Wednesday 25 September 2013

My aunt gave me the wool for this cardigan in December 2011, and it's only reached wearable state now -- knitted projects are slow. Especially when you decide to make things as complicated as possible by adding in lots of colours and patterns, and fiddling around with the shape...

This is the pattern I used; from Noro Love Pattern Collection by Jane Ellison. But I'm as incapable of following a knitting pattern as I am a recipe, so made lots of changes. The half length sleeves definitely had to go, as did the knobbly stitch pattern, the breast pockets, and the round neck -- I improvised a v-neck instead.

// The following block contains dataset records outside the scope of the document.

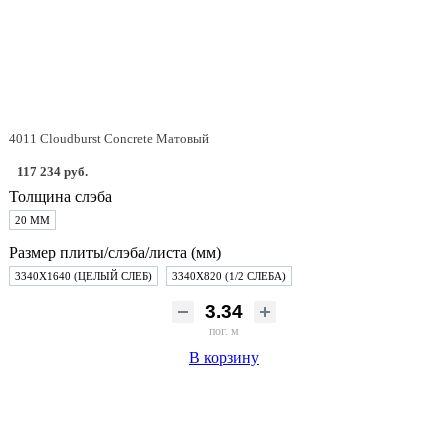
4011 Cloudburst Concrete Матовый
117 234 руб.
Толщина слэба
20 ММ
Размер плиты/слэба/листа (мм)
3340Х1640 (ЦЕЛЫЙ СЛЕБ)
3340Х820 (1/2 СЛЕБА)
пог. м
В корзину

The wool is brilliant -- it has a self striping effect you can see in its unaltered state on the back of the cardigan. Because the front pieces are half as wide, though, the colour gradation is longer, and I didn't want the long murky brown patches to dominate. It was already a bit of a nightmare trying to get both front pieces to match, because each ball of wool starts at a different part of the colour cycle - I ended up with lots of small balls to get the transitions in the right places. Adding freestyle knitted in fair-isle patterns in other colours made things even more complicated, so that the cardigan spent a lot of its life in bits, in bags of tangling, unravelling balls of wool. 

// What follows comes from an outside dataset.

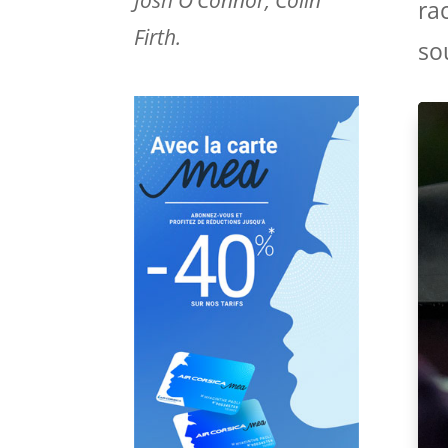
Josh O’Connor, Colin
ra
Firth.
so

But worth the wait I think!
The red roses were vaguely inspired by my favourite knitwear designer, Kaffe Fassett's persian poppy design -- I'm working up to a full Kaffe-style all over pattern for my next project, even if it will mean carrying round an Old Sheep Shop's worth of tiny balls of wool.


I feel especially proud of the pockets, which were a lot easier than I'd feared, and ended up slotting neatly into the design. The wooden buttons felt right for the homespun aesthetic I was going for -- each was sewn on with a different shade.